Segment Start: Source data

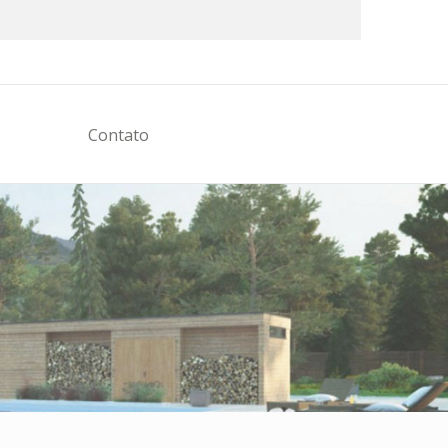
Contato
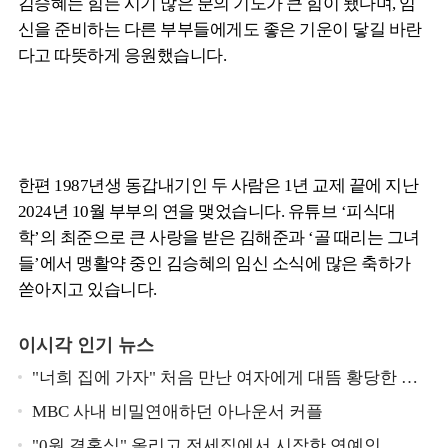
김승혜는 힘든 시기 많은 분의 기도가 큰 힘이 됐다며, 임
신을 준비하는 다른 부부들에게도 좋은 기운이 닿길 바란
다고 따뜻하게 응원했습니다.
한편 1987년생 동갑내기인 두 사람은 1년 교제 끝에 지난
2024년 10월 부부의 연을 맺었습니다. 유튜브 ‘피식대
학’의 최준으로 큰 사랑을 받은 김해준과 ‘골 때리는 그녀
들’에서 맹활약 중인 김승혜의 임신 소식에 많은 축하가
쏟아지고 있습니다.
이시각 인기 뉴스
"너희 집에 가자" 처음 만난 여자에게 대뜸 황당한 요
구 했다는 MBC 아나운서
MBC 사내 비밀연애하던 아나운서 커플
"0원 결혼식" 올리고 전세집에서 시작한 연예인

Segment End: Source data

** Work order **
Could you return the whole listing exactly, images excluded?

** Exercise result **
Contato
김승혜는 힘든 시기 많은 분의 기도가 큰 힘이 됐다며, 임
신을 준비하는 다른 부부들에게도 좋은 기운이 닿길 바란
다고 따뜻하게 응원했습니다.
한편 1987년생 동갑내기인 두 사람은 1년 교제 끝에 지난
2024년 10월 부부의 연을 맺었습니다. 유튜브 ‘피식대
학’의 최준으로 큰 사랑을 받은 김해준과 ‘골 때리는 그녀
들’에서 맹활약 중인 김승혜의 임신 소식에 많은 축하가
쏟아지고 있습니다.
이시각 인기 뉴스
"너희 집에 가자" 처음 만난 여자에게 대뜸 황당한 요
구 했다는 MBC 아나운서
MBC 사내 비밀연애하던 아나운서 커플
"0원 결혼식" 올리고 전세집에서 시작한 연예인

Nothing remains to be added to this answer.